Bordiga denounced the capitalist argument that unrestricted economic growth (which during the post-war ‘prosperity’ seemed to many to have overcome all limits) must be accepted as ‘progress’. He showed, for example, that deforestation and the sacrificing of many traditional means of flood defence had actually increased the impact of the Po flooding (a similar point as that made by Monbiot). He also challenges capitalism’s very notion of progress by showing that it is necessarily a blind movement, entirely lacking in any coherent plan for the future, even in the short term. Capital’s drive for the fastest possible buck obliges it to cut corners when it comes to the safety of human beings, as in the case of the Vajont dam on the Piave whose shoddy design resulted in a disastrous breach and in devastating floods in the valley below. In a broader sense, capitalism’s insatiable thirst for profit necessarily undermines any attempt to harmonise economic needs with the health of the natural world on which we depend. And Bordiga also had no doubt that the left wing of capitalism’s political spectrum is equally dependent on the profit motive: it wants the accumulation of value to be directed by the state, but it doesn’t question the need to accumulate.
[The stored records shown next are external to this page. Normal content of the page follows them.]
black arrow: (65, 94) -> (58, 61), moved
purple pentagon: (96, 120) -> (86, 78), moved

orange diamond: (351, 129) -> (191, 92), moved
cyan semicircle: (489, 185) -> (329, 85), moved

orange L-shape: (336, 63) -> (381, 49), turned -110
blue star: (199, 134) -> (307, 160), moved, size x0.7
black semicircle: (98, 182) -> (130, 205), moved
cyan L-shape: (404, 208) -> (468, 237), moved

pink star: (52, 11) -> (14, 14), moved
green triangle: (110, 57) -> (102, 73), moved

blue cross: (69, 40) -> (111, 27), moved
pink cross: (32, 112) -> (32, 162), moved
Bordiga went further in his argument. He saw that capitalism’s drive for profit also has an inbuilt tendency towards destruction. Since capitalist profit can only be derived from living labour, it is periodically driven to destroy dead labour in order to rebuild through the exploitation of living labour. “Modern capital, which needs consumers as it needs to produce ever more, has a great interest in letting the products of dead labour fall into disuse as soon as possible so as to impose their renewal with living labour, the only type from which it ‘sucks’ profit. That is why it is in seventh heaven when war breaks out and that is why it is so well trained for the practice of disasters. Car production in America is massive, but all, or nearly all, families have a car, so demand might be exhausted. So then it is better that the cars last only a short time” (‘Murdering the Dead’, p35)
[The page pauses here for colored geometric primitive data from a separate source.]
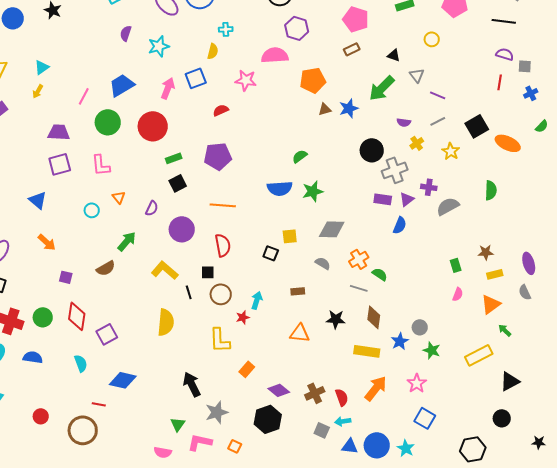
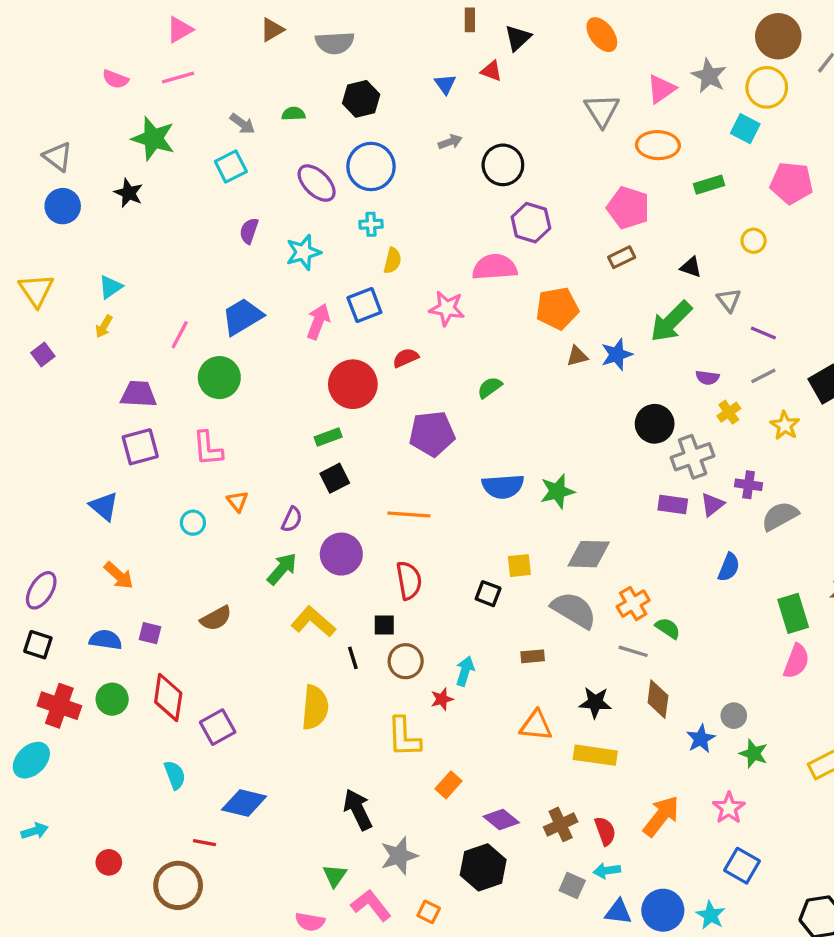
cyan cross: (226, 29) -> (371, 224), moved
red circle: (153, 126) -> (353, 384), moved
purple pentagon: (218, 156) -> (432, 434), moved
green semicircle: (300, 156) -> (490, 387), moved
blue semicircle: (400, 225) -> (729, 567), moved
green arrow: (127, 241) -> (282, 569), moved
gray semicircle: (323, 263) -> (574, 610), size x1.8
green rectangle: (456, 265) -> (793, 613), size x1.6
pink semicircle: (458, 294) -> (796, 661), size x1.5
yellow rectangle: (367, 351) -> (595, 755), moved
blue semicircle: (33, 357) -> (106, 640), moved
pink L-shape: (200, 442) -> (371, 905), turned 40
But what Bordiga does not see so clearly, even if he is on some occasions led in that direction, is that at a certain point in its evolution the destruction of dead labour serves not as a stimulus to fresh accumulation, but produces only the accumulation of ruins. This was the underlying logic traced by the Gauche Communiste de France in the wake of World War Two, when it saw that the tendency towards destruction embodied in war and militarism was leading to the point where all the economic benefits accruing from war would be swallowed up, annihilated – as would certainly have been the case in a Third World War. This is an expression of the irrationality and decadence of a mode of production that is increasingly undermining its own economic needs and its own future. Today, capitalism in decay has added the threat of planetary ecological catastrophe to the threat of the destruction of humanity by imperialist war; in fact, the insolubility of the ecological crisis has become an added factor sharpening imperialist competition over dwindling material resources – including one most essential for life, water:

The US security establishment is already warning of potential conflicts – including terror attacks – over water. In a 2012 report, the US director of national intelligence warned that overuse of water – as in India and other countries – was a source of conflict that could potentially compromise US national security4.

Following the floods in the south of England, some leftist comedians have tried to entertain us with sneering jokes about the ‘Tory voters’ who have been having a hard time of it in their once comfortable suburbs. This is truly ridiculous: in all such situations, it’s the rich minority which suffers the least and the less well off who suffer the most. But what communists have to draw out from these events is that they are a small foretaste of the global nightmare capitalism has in store for all of us if we allow it to continue.